While COVID cases in the US have declined 20% in the past two weeks, cases in both Pennsylvania and Lycoming Counties have increased 9% and 21%, respectively, over the same time period. respectively.
Lycoming and surrounding counties continue to be listed among the 89.47% of all US counties where the virus is most widely transmitted.
Retired family doctor Barbra Hemmendinger said in the update released on Monday that these counties have not yet seen their respective highs of cases related to the Delta variant.
“Hospital admissions for documented COVID-related illnesses in Lycoming, Clinton and Union Counties also remain very high, and the delta surge has not yet peaked.” She said.

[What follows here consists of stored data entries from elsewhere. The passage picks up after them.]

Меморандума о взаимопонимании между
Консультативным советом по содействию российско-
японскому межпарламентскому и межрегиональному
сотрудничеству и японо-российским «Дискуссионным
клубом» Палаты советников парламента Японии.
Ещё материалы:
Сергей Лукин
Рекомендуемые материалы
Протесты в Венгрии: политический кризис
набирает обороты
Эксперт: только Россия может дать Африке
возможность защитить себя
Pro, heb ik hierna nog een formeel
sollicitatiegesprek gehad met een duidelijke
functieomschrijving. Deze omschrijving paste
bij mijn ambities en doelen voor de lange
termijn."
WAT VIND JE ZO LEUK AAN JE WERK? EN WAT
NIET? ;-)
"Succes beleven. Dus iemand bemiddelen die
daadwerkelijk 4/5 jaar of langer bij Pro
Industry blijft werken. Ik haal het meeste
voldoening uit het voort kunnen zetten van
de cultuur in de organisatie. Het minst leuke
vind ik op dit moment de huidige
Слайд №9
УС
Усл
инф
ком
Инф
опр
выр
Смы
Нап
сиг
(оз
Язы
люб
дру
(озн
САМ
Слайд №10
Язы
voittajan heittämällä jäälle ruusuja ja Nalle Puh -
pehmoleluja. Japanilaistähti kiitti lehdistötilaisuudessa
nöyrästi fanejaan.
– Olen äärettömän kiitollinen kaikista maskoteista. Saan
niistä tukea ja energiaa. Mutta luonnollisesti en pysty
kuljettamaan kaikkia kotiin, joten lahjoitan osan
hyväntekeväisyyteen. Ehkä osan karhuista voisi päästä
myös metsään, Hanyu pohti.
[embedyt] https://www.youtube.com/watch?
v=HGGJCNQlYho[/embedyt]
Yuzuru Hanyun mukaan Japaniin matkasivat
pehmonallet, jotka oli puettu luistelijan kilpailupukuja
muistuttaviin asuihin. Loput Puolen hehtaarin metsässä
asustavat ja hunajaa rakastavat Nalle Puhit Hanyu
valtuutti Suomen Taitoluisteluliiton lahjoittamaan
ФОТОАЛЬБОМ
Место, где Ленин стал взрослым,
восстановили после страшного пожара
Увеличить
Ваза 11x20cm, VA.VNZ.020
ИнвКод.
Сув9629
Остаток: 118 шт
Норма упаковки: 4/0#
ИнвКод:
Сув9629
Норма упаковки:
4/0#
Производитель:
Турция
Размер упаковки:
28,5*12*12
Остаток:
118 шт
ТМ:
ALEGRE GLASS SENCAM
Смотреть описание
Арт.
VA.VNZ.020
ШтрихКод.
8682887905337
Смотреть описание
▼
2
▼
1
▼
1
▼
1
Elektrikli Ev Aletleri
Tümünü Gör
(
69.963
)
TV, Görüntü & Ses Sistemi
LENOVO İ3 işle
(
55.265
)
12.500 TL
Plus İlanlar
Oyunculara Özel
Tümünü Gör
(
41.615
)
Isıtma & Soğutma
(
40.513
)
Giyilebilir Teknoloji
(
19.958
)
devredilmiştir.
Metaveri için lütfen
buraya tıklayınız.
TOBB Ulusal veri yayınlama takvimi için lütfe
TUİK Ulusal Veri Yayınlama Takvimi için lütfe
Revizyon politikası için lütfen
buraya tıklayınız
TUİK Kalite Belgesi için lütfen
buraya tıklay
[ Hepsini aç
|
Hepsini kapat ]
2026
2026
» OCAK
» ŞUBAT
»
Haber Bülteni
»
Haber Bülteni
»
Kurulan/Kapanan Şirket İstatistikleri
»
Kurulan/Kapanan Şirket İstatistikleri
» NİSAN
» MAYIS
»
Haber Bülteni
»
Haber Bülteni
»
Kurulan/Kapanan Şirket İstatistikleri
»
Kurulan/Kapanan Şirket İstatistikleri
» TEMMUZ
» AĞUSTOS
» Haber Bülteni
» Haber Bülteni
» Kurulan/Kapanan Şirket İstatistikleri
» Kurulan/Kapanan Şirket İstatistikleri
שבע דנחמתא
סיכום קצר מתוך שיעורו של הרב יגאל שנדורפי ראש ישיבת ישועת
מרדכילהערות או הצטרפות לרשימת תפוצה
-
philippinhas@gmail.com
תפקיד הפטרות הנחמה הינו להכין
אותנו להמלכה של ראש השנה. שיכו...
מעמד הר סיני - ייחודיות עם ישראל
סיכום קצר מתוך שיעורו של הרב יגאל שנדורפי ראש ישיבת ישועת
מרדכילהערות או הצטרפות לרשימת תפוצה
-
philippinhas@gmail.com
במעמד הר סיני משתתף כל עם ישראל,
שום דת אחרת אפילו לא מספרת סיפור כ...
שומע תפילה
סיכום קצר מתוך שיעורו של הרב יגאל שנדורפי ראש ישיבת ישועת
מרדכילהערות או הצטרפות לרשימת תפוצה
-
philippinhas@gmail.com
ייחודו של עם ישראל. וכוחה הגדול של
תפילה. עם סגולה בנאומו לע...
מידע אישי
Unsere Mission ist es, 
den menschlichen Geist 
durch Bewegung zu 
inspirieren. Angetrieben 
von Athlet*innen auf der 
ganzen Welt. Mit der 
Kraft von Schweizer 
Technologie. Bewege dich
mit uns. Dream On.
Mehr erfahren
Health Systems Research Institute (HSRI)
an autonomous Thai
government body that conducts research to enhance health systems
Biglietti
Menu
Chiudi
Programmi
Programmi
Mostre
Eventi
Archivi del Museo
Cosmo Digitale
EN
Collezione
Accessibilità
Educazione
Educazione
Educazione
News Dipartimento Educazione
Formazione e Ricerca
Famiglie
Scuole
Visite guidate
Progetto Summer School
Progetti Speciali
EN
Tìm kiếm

The percentage of fully vaccinated US citizens is now 56.4%, with 78.2% of the adult US population having received at least one dose of vaccine. Lycoming County has now started the vaccination process for more than half the population (53.6%). Hemmendinger also points out that the vaccination rate for under 18-year-olds has increased significantly in recent weeks.
Booster vaccinations for those who received both the Moderna and Johnson & Johnson vaccines are due to be reviewed by the FDA advisory panel later this week. The same panel will also review the effectiveness and safety of mixing different vaccine doses. If approved, the panel may recommend that the use of Johnson & Johnson and Moderna booster syringes be approved by the CDC in the near future.
The FDA will review the data collected on Pfizer’s proposed vaccine for children ages 5-11. Doses for people within this age group could be available as early as November this year.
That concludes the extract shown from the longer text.